October 24, 2023

Ep 6: Extracting Data from Old Documents with Rosa Lin, Founder, Tolstoy

35 minutes

Rosa Lin is the founder of Tolstoy [www.tolstoy.ai], which specializes in extracting data from documents. As I learned, this is a much tougher problem than traditional OCR! It requires a combination of deep learning and classic CV methods.
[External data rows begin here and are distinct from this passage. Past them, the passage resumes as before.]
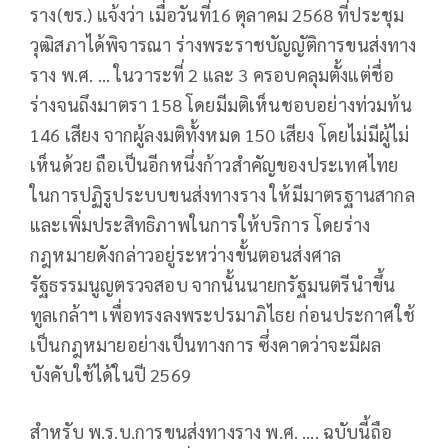
ราง(ขร.) แจ้งว่า เมื่อวันที่16 ตุลาคม 2568 ที่ประชุม
วุฒิสภาได้พิจารณา ร่างพระราชบัญญัติการขนส่งทาง
ราง พ.ศ. … ในวาระที่ 2 และ 3 ครอบคลุมตั้งแต่ชื่อ
ร่างจนถึงมาตรา 158 โดยมีมติเห็นชอบอย่างท่วมท้น
146 เสียง จากผู้ลงมติทั้งหมด 150 เสียง โดยไม่มีผู้ไม่
เห็นด้วย ถือเป็นอีกหนึ่งก้าวสำคัญของประเทศไทย
ในการปฏิรูประบบขนส่งทางราง ให้มีมาตรฐานสากล
และเพิ่มประสิทธิภาพในการให้บริการ โดยร่าง
กฎหมายดังกล่าวอยู่ระหว่างขั้นตอนส่งศาล
รัฐธรรมนูญตรวจสอบ จากนั้นนายกรัฐมนตรีนำขึ้น
ทูลเกล้าฯ เพื่อทรงลงพระปรมาภิไธย ก่อนประกาศใช้
เป็นกฎหมายอย่างเป็นทางการ ซึ่งคาดว่าจะมีผล
บังคับใช้ได้ในปี 2569
สำหรับ พ.ร.บ.การขนส่งทางราง พ.ศ. …. ฉบับนี้ถือ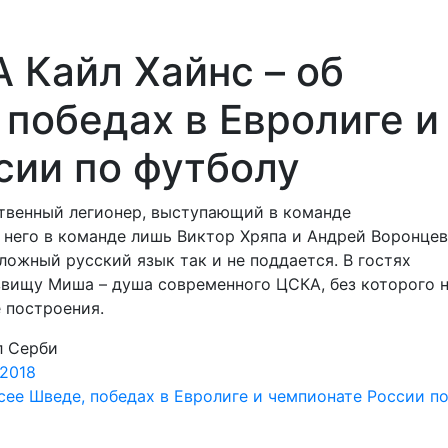
 Кайл Хайнс – об
победах в Евролиге и
сии по футболу
твенный легионер, выступающий в команде
е него в команде лишь Виктор Хряпа и Андрей Воронцев
сложный русский язык так и не поддается. В гостях
звищу Миша – душа современного ЦСКА, без которого 
 построения.
л Серби
 2018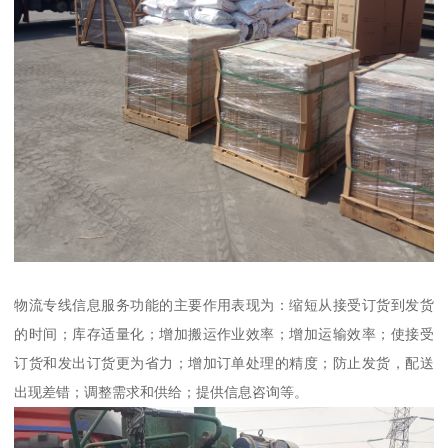
物流专线信息服务功能的主要作用表现为：缩短从接受订货到发货
的时间；库存适量化；增加搬运作业效率；增加运输效率；使接受
订货和发出订货更为省力；增加订单处理的精度；防止发货，配送
出现差错；调整需求和供给；提供信息咨询等。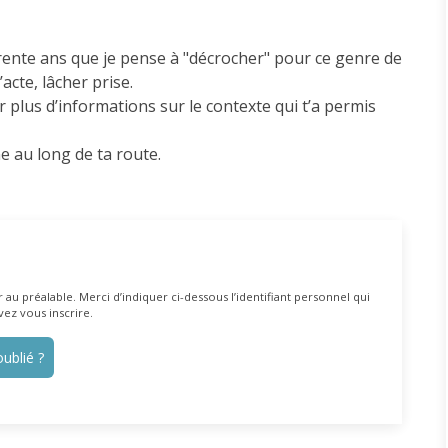
 trente ans que je pense à "décrocher" pour ce genre de
’acte, lâcher prise.
 plus d’informations sur le contexte qui t’a permis
e au long de ta route.
au préalable. Merci d’indiquer ci-dessous l’identifiant personnel qui
vez vous inscrire.
ublié ?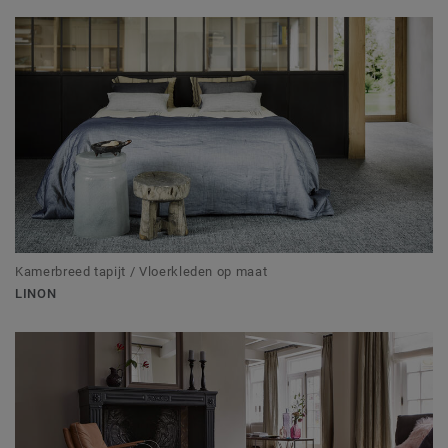
Kamerbreed tapijt / Vloerkleden op maat
LINON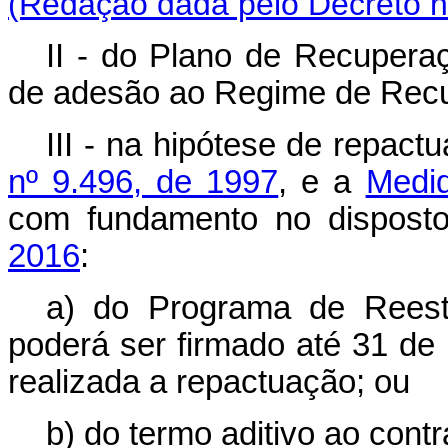
(Redação dada pelo Decreto n
II - do Plano de Recupera
de adesão ao Regime de Recu
III - na hipótese de repac
nº 9.496, de 1997
, e a
Medid
com fundamento no dispos
2016
:
a) do Programa de Reestr
poderá ser firmado até 31 de
realizada a repactuação; ou
b) do termo aditivo ao cont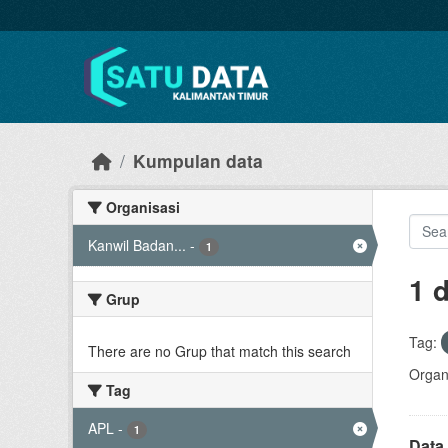
Skip to main content
Kumpulan data
Organisasi
Kanwil Badan...
-
1
1 
Grup
Tag:
There are no Grup that match this search
Organi
Tag
APL
-
1
Data 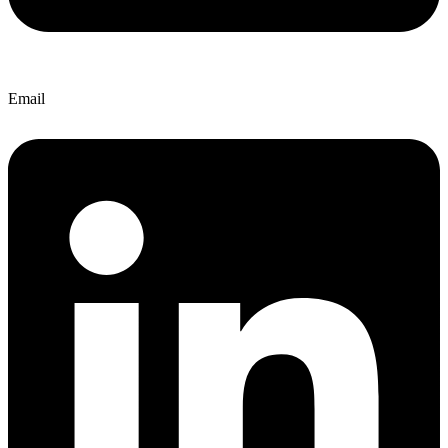
Email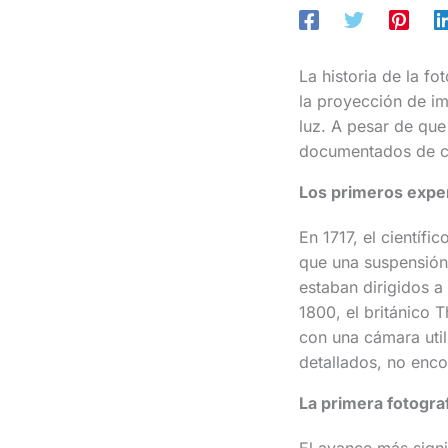
La historia de la f
la proyección de im
luz. A pesar de que
documentados de ca
Los primeros expe
En 1717, el científ
que una suspensión 
estaban dirigidos a
1800, el británico
con una cámara util
detallados, no enc
La primera fotogr
El avance más signi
Rosa also talks about her fascinating background as a journalist and her experience going through Y-Combinator.

For more about this podcast, visit www.yaoshiang.com/podcast.html.

For the video version including visual examples of Tolstoy's work, visit https://www.youtube.com/watch?v=QtHEXvcGGRs&t=9s.

0:26: The problems Tolstoy solves: extracting data from documents like emails, news articles, forms, and handwritten notes and then running NLP algorithms to classify and summarize.

02:54: Typical customers: tech startups, news organizations, utilities, energy companies, legal firms, and educational institutions.

05:05: First walk-through of a use case: Digitizing articles for The Wall Street Journal (with images showing why off the shelf OCR failed).

07:19: Specifics of why OCR fails: multiple articles in a single page, columns, images, headings, and handwriting.

09:18: Training a custom model to deal with columns, with visuals showing how Tolstoy works better than Google Cloud Vision.

11:30: A classic computer vision algorithm for identifying paragraphs.

12:30: Transfer learning with modern Convolution Neural Networks to identify images vs text.

13:38: Second walk-through of a use case: a classification task for a utility company to help find lead pipes.

15:20: Can you spot the handwritten word "lead"?

17:50: Tips for building products around inevitably imprecise ML models.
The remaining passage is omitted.